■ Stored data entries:
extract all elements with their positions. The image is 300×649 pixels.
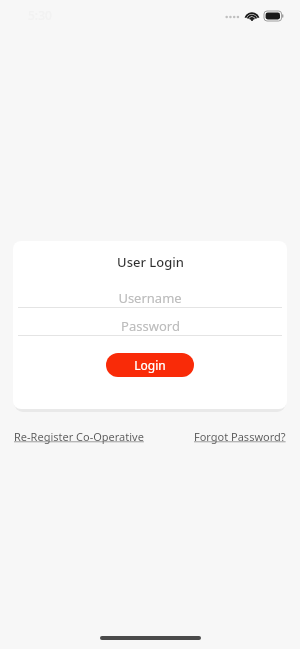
staticText: Re-Register Co-Operative — [14, 429, 144, 444]
staticText: Login — [134, 357, 166, 373]
button[interactable]: Password — [18, 316, 282, 336]
button[interactable]: Login — [106, 353, 194, 377]
staticText: User Login — [117, 253, 184, 271]
button[interactable]: Forgot Password? — [194, 429, 286, 444]
button[interactable]: Username — [18, 288, 282, 308]
staticText: Forgot Password? — [194, 429, 286, 444]
staticText: Username — [118, 289, 182, 307]
staticText: Password — [121, 317, 180, 335]
button[interactable]: Re-Register Co-Operative — [14, 429, 144, 444]
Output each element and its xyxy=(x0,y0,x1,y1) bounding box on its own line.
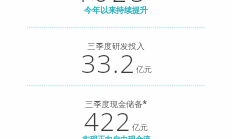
staticText: 今年以来持续提升 xyxy=(84,5,148,15)
staticText: 亿元 xyxy=(136,64,152,74)
staticText: 实现正向自由现金流 xyxy=(82,135,151,139)
button[interactable]: 三季度现金储备* xyxy=(0,94,232,139)
button[interactable]: 今年以来持续提升 xyxy=(0,2,232,18)
staticText: 三季度现金储备* xyxy=(85,98,147,109)
button[interactable]: 三季度研发投入 xyxy=(0,38,232,80)
staticText: 1025 xyxy=(75,0,149,6)
staticText: 亿元 xyxy=(132,122,148,132)
staticText: 422 xyxy=(84,103,132,138)
staticText: 三季度研发投入 xyxy=(87,41,145,51)
staticText: 33.2 xyxy=(81,45,136,80)
button[interactable]: 1025 xyxy=(0,0,232,6)
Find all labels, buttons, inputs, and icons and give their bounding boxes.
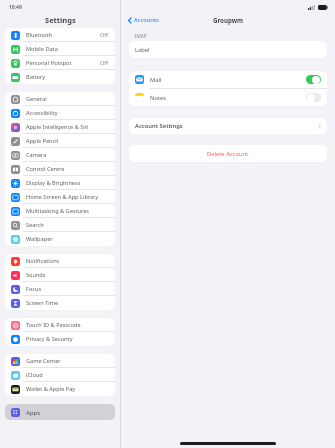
button[interactable]: Control Centre [5, 162, 115, 176]
button[interactable]: Screen Time [5, 296, 115, 310]
staticText: Notes [150, 94, 167, 102]
staticText: Mail [150, 76, 162, 84]
button[interactable]: Bluetooth [5, 28, 115, 42]
staticText: 10:49 [9, 4, 22, 11]
staticText: Search [26, 221, 44, 229]
staticText: General [26, 95, 47, 103]
button[interactable]: Game Center [5, 354, 115, 368]
staticText: Accessibility [26, 109, 58, 117]
staticText: Touch ID & Passcode [26, 321, 81, 329]
button[interactable]: Wallpaper [5, 232, 115, 246]
button[interactable]: Notes toggle [306, 93, 321, 102]
button[interactable]: Battery [5, 70, 115, 84]
button[interactable]: Delete Account [129, 145, 327, 162]
staticText: Notifications [26, 257, 60, 265]
staticText: Apple Intelligence & Siri [26, 123, 89, 131]
staticText: Personal Hotspot [26, 59, 72, 67]
staticText: IMAP [135, 33, 147, 39]
button[interactable]: Notes [129, 89, 327, 106]
button[interactable]: Display & Brightness [5, 176, 115, 190]
staticText: Wallet & Apple Pay [26, 385, 76, 393]
staticText: Apps [26, 409, 41, 417]
staticText: Sounds [26, 271, 46, 279]
button[interactable]: Multitasking & Gestures [5, 204, 115, 218]
button[interactable]: Label [129, 41, 327, 58]
staticText: Screen Time [26, 299, 59, 307]
staticText: Mobile Data [26, 45, 58, 53]
button[interactable]: Home Screen & App Library [5, 190, 115, 204]
button[interactable]: Focus [5, 282, 115, 296]
button[interactable]: Touch ID & Passcode [5, 318, 115, 332]
staticText: Home Screen & App Library [26, 193, 99, 201]
staticText: Off [100, 31, 109, 39]
staticText: Bluetooth [26, 31, 52, 39]
button[interactable]: Search [5, 218, 115, 232]
button[interactable]: Mobile Data [5, 42, 115, 56]
button[interactable]: Accessibility [5, 106, 115, 120]
staticText: Delete Account [207, 150, 249, 158]
button[interactable]: Personal Hotspot [5, 56, 115, 70]
button[interactable]: Apple Pencil [5, 134, 115, 148]
staticText: Battery [26, 73, 46, 81]
staticText: Settings [45, 15, 76, 25]
staticText: Accounts [134, 16, 159, 24]
staticText: Multitasking & Gestures [26, 207, 90, 215]
staticText: Privacy & Security [26, 335, 73, 343]
staticText: Game Center [26, 357, 61, 365]
staticText: Groupwm [213, 16, 244, 24]
button[interactable]: General [5, 92, 115, 106]
button[interactable]: Privacy & Security [5, 332, 115, 346]
staticText: Wallpaper [26, 235, 53, 243]
staticText: Apple Pencil [26, 137, 59, 145]
button[interactable]: iCloud [5, 368, 115, 382]
staticText: iCloud [26, 371, 43, 379]
button[interactable]: Account Settings [129, 118, 327, 134]
button[interactable]: Notifications [5, 254, 115, 268]
button[interactable]: Apple Intelligence & Siri [5, 120, 115, 134]
button[interactable]: Mail [129, 71, 327, 88]
staticText: Display & Brightness [26, 179, 81, 187]
staticText: Camera [26, 151, 47, 159]
button[interactable]: Sounds [5, 268, 115, 282]
button[interactable]: Mail toggle [306, 75, 321, 84]
staticText: Control Centre [26, 165, 65, 173]
staticText: Account Settings [135, 122, 183, 130]
staticText: Off [100, 59, 109, 67]
button[interactable]: Camera [5, 148, 115, 162]
staticText: Focus [26, 285, 42, 293]
staticText: Label [135, 46, 150, 54]
button[interactable]: Apps [5, 404, 115, 420]
button[interactable]: Wallet & Apple Pay [5, 382, 115, 396]
button[interactable]: Accounts [127, 15, 160, 25]
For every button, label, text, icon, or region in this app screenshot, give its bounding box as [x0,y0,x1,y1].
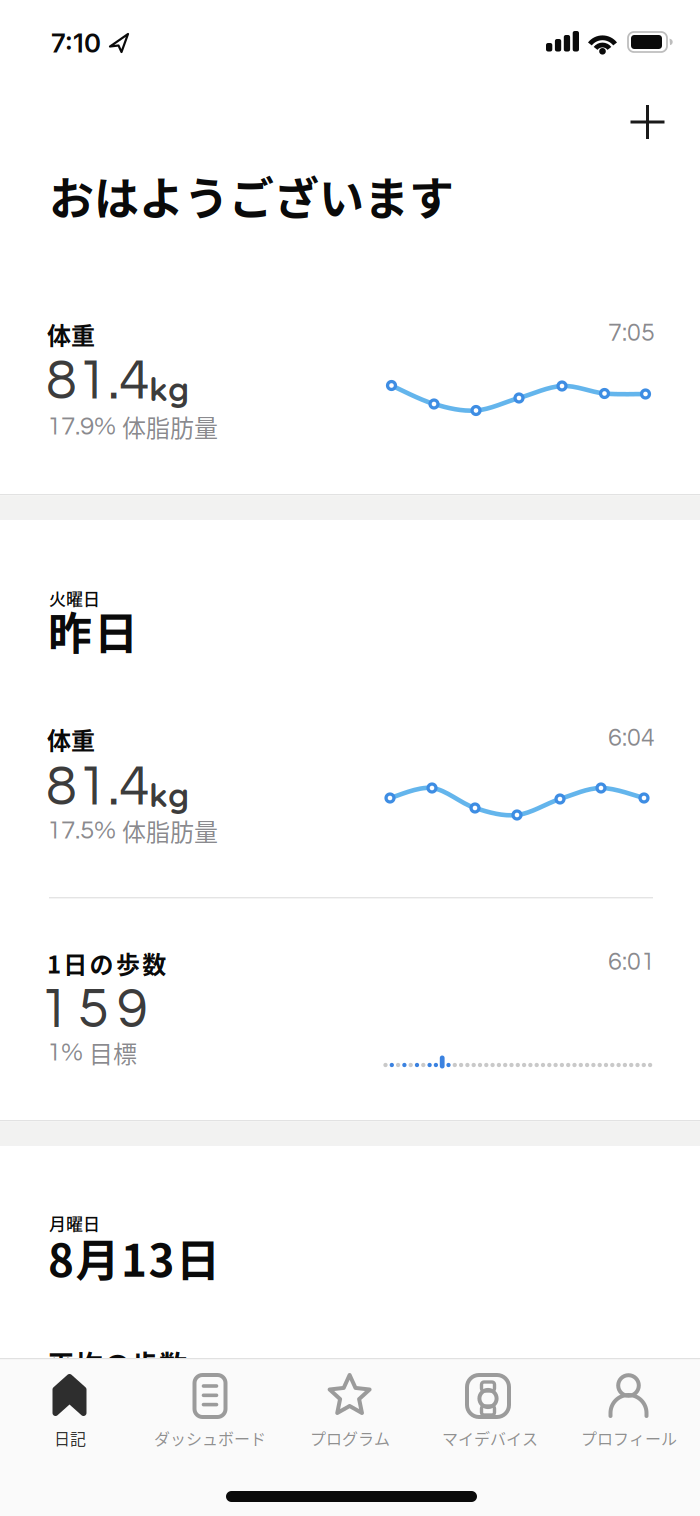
staticText: ダッシュボード [154,1426,266,1450]
staticText: 月曜日 [49,1211,100,1235]
staticText: 6:01 [608,949,655,975]
staticText: kg [149,368,189,409]
staticText: 昨日 [48,599,138,662]
staticText: 1% [47,1039,89,1066]
staticText: マイデバイス [442,1426,538,1450]
button[interactable]: 体重 [0,310,700,460]
staticText: 81.4 [46,353,150,410]
staticText: 1日の歩数 [47,946,166,980]
staticText: 17.9% [47,413,122,440]
staticText: プログラム [310,1426,390,1450]
staticText: 7:10 [51,27,101,59]
staticText: 体脂肪量 [122,409,218,444]
button[interactable] [420,1358,560,1468]
staticText: 159 [39,981,148,1039]
button[interactable] [140,1358,280,1468]
button[interactable] [280,1358,420,1468]
staticText: 平均の歩数 [47,1344,187,1384]
staticText: 17.5% [47,817,122,844]
staticText: 目標 [89,1035,137,1070]
staticText: 日記 [54,1426,86,1450]
staticText: 7:05 [608,320,655,346]
staticText: 6:04 [608,725,655,751]
staticText: 体脂肪量 [122,813,218,848]
staticText: 体重 [47,317,95,351]
staticText: おはようございます [49,163,454,229]
button[interactable] [0,1358,140,1468]
staticText: プロフィール [581,1426,677,1450]
button[interactable]: 1日の歩数 [0,936,700,1086]
button[interactable]: 体重 [0,714,700,864]
button[interactable] [626,100,670,144]
staticText: 8月13日 [48,1226,220,1289]
button[interactable] [560,1358,700,1468]
staticText: 体重 [47,722,95,756]
staticText: 81.4 [46,759,150,816]
staticText: kg [149,774,189,815]
staticText: 火曜日 [49,586,100,610]
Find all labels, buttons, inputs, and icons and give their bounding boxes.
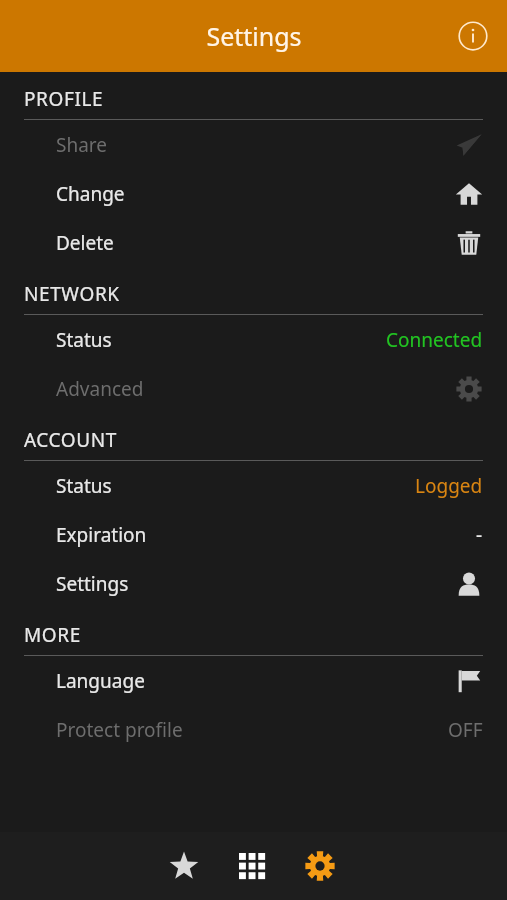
staticText: OFF <box>448 717 483 743</box>
button[interactable]: Apps <box>218 832 286 900</box>
button[interactable]: Info <box>453 16 493 56</box>
staticText: Logged <box>415 473 483 499</box>
other: Share <box>455 131 483 159</box>
staticText: Share <box>56 132 108 158</box>
button[interactable]: Settings <box>0 559 507 608</box>
staticText: NETWORK <box>24 281 120 307</box>
staticText: Connected <box>386 327 483 353</box>
other: Change <box>455 180 483 208</box>
staticText: Expiration <box>56 522 147 548</box>
staticText: Protect profile <box>56 717 183 743</box>
button[interactable]: Favorites <box>150 832 218 900</box>
button[interactable]: Protect profile <box>0 705 507 754</box>
staticText: MORE <box>24 622 81 648</box>
other: Delete <box>455 229 483 257</box>
button[interactable]: Expiration <box>0 510 507 559</box>
button[interactable]: Status <box>0 461 507 510</box>
staticText: ACCOUNT <box>24 427 117 453</box>
staticText: Language <box>56 668 145 694</box>
staticText: Change <box>56 181 125 207</box>
staticText: PROFILE <box>24 86 104 112</box>
button[interactable]: Change <box>0 169 507 218</box>
staticText: Advanced <box>56 376 144 402</box>
other: Account settings <box>455 570 483 598</box>
staticText: Status <box>56 327 112 353</box>
staticText: Delete <box>56 230 114 256</box>
button[interactable]: Status <box>0 315 507 364</box>
button[interactable]: Delete <box>0 218 507 267</box>
staticText: Settings <box>56 571 129 597</box>
button[interactable]: Advanced <box>0 364 507 413</box>
button[interactable]: Share <box>0 120 507 169</box>
button[interactable]: Settings <box>286 832 354 900</box>
button[interactable]: Language <box>0 656 507 705</box>
other: Advanced <box>455 375 483 403</box>
other: Language <box>455 667 483 695</box>
staticText: - <box>476 522 483 548</box>
staticText: Settings <box>206 19 302 53</box>
staticText: Status <box>56 473 112 499</box>
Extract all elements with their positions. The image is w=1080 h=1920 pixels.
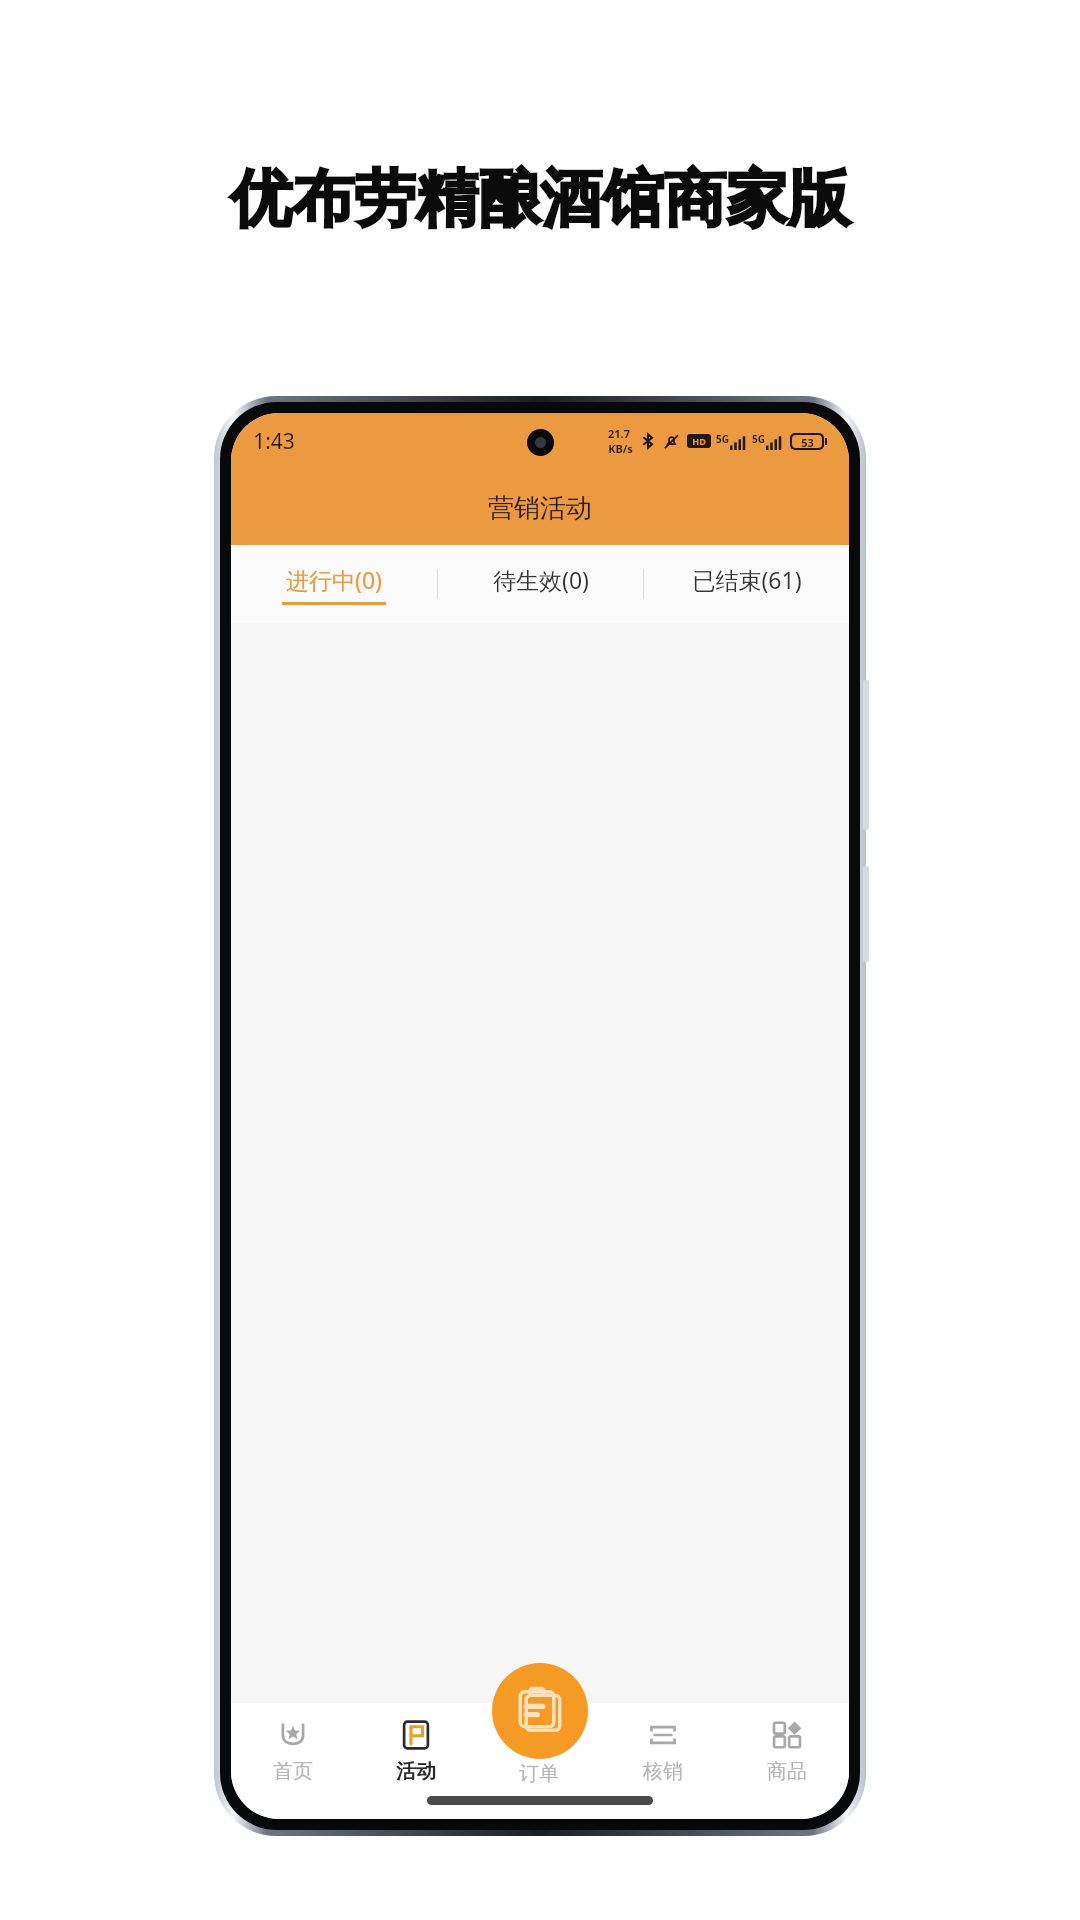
button[interactable]: 活动 [354,1703,477,1819]
staticText: 营销活动 [488,492,592,525]
button[interactable]: 进行中(0) [231,545,437,623]
staticText: 优布劳精酿酒馆商家版 [230,160,850,238]
button[interactable]: 订单 [492,1663,588,1759]
staticText: 5G [716,432,729,446]
button[interactable]: 核销 [601,1703,725,1819]
staticText: HD [692,435,706,447]
button[interactable]: 首页 [231,1703,354,1819]
staticText: 已结束(61) [692,564,802,595]
staticText: 1:43 [253,427,295,456]
staticText: 21.7 [608,426,630,441]
staticText: 53 [801,435,814,448]
staticText: 5G [752,432,765,446]
staticText: 核销 [643,1759,683,1784]
staticText: 活动 [396,1759,436,1784]
button[interactable]: 已结束(61) [644,545,849,623]
button[interactable]: 订单 [477,1703,601,1819]
staticText: 商品 [767,1759,807,1784]
staticText: 进行中(0) [286,564,382,595]
staticText: 待生效(0) [493,564,589,595]
staticText: 订单 [519,1761,559,1786]
staticText: 首页 [273,1759,313,1784]
staticText: KB/s [608,441,633,456]
button[interactable]: 商品 [725,1703,849,1819]
button[interactable]: 待生效(0) [438,545,643,623]
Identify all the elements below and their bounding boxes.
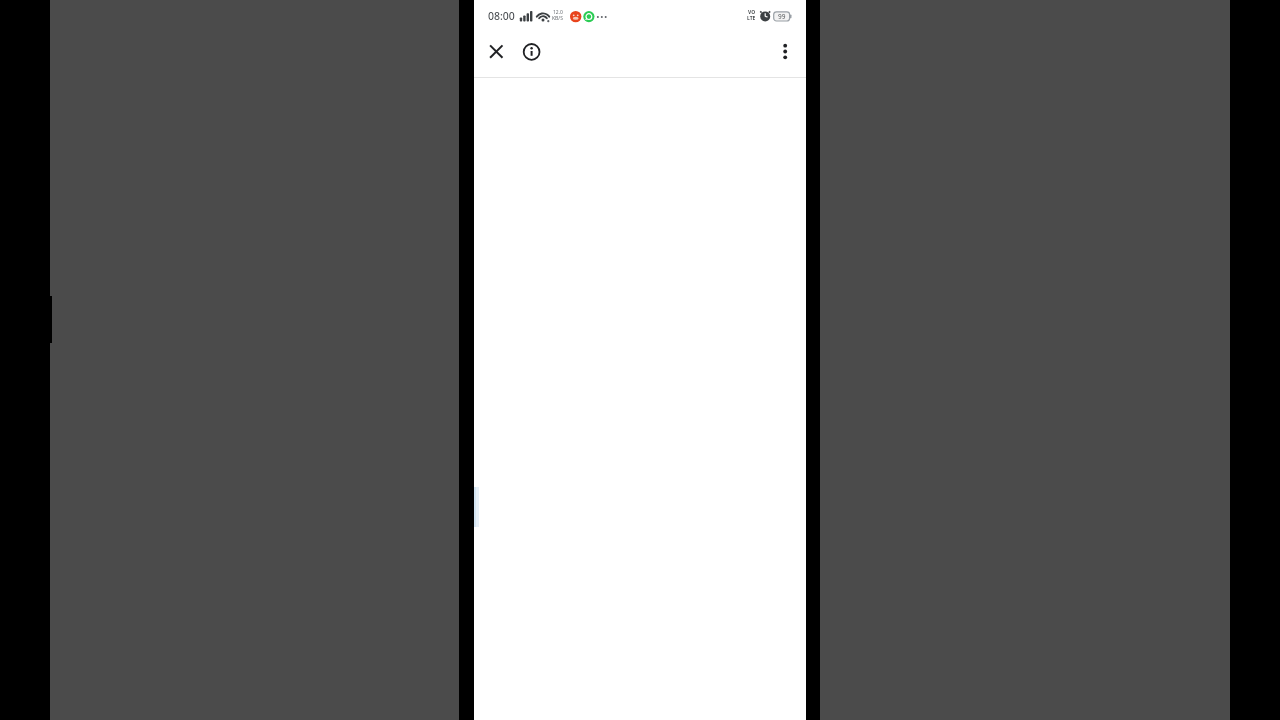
staticText: 99 [778,12,786,21]
button[interactable] [771,37,800,66]
staticText: LTE [747,15,756,22]
staticText: VO [748,9,756,16]
staticText: 12.0 [553,9,563,16]
button[interactable] [482,37,511,66]
staticText: KB/S [552,15,563,22]
staticText: 08:00 [488,9,515,23]
button[interactable] [517,37,546,66]
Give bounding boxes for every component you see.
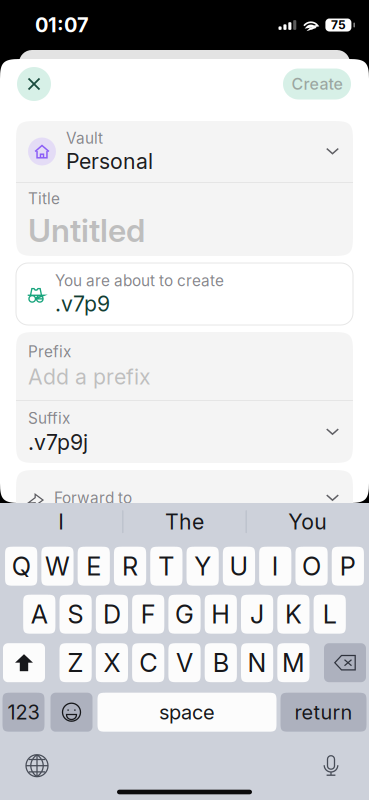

■ WHAT THE TASK ASKS:
Please reproduce the lines above from the one containing "Extract all elements with their positions. The image is w=1080" through the final line, exactly and inclusively, leaving out each picture.

■ ANSWER AREA:
Extract all elements with their positions. The image is w=1080 h=1920 pixels.
button[interactable]: 活动 [354,1703,477,1819]
staticText: 营销活动 [488,492,592,525]
button[interactable]: 进行中(0) [231,545,437,623]
staticText: 优布劳精酿酒馆商家版 [230,160,850,238]
button[interactable]: 订单 [492,1663,588,1759]
staticText: 5G [716,432,729,446]
button[interactable]: 核销 [601,1703,725,1819]
staticText: HD [692,435,706,447]
button[interactable]: 首页 [231,1703,354,1819]
staticText: 已结束(61) [692,564,802,595]
staticText: 1:43 [253,427,295,456]
staticText: 21.7 [608,426,630,441]
staticText: 53 [801,435,814,448]
staticText: 5G [752,432,765,446]
staticText: 核销 [643,1759,683,1784]
staticText: 活动 [396,1759,436,1784]
button[interactable]: 已结束(61) [644,545,849,623]
button[interactable]: 订单 [477,1703,601,1819]
staticText: 商品 [767,1759,807,1784]
staticText: 进行中(0) [286,564,382,595]
staticText: 待生效(0) [493,564,589,595]
staticText: 订单 [519,1761,559,1786]
staticText: 首页 [273,1759,313,1784]
staticText: KB/s [608,441,633,456]
button[interactable]: 商品 [725,1703,849,1819]
button[interactable]: 待生效(0) [438,545,643,623]
Identify all the elements below and their bounding boxes.
staticText: 99 [778,12,786,21]
button[interactable] [771,37,800,66]
staticText: LTE [747,15,756,22]
staticText: VO [748,9,756,16]
staticText: 12.0 [553,9,563,16]
button[interactable] [482,37,511,66]
staticText: KB/S [552,15,563,22]
staticText: 08:00 [488,9,515,23]
button[interactable] [517,37,546,66]
Give bounding boxes for every component you see.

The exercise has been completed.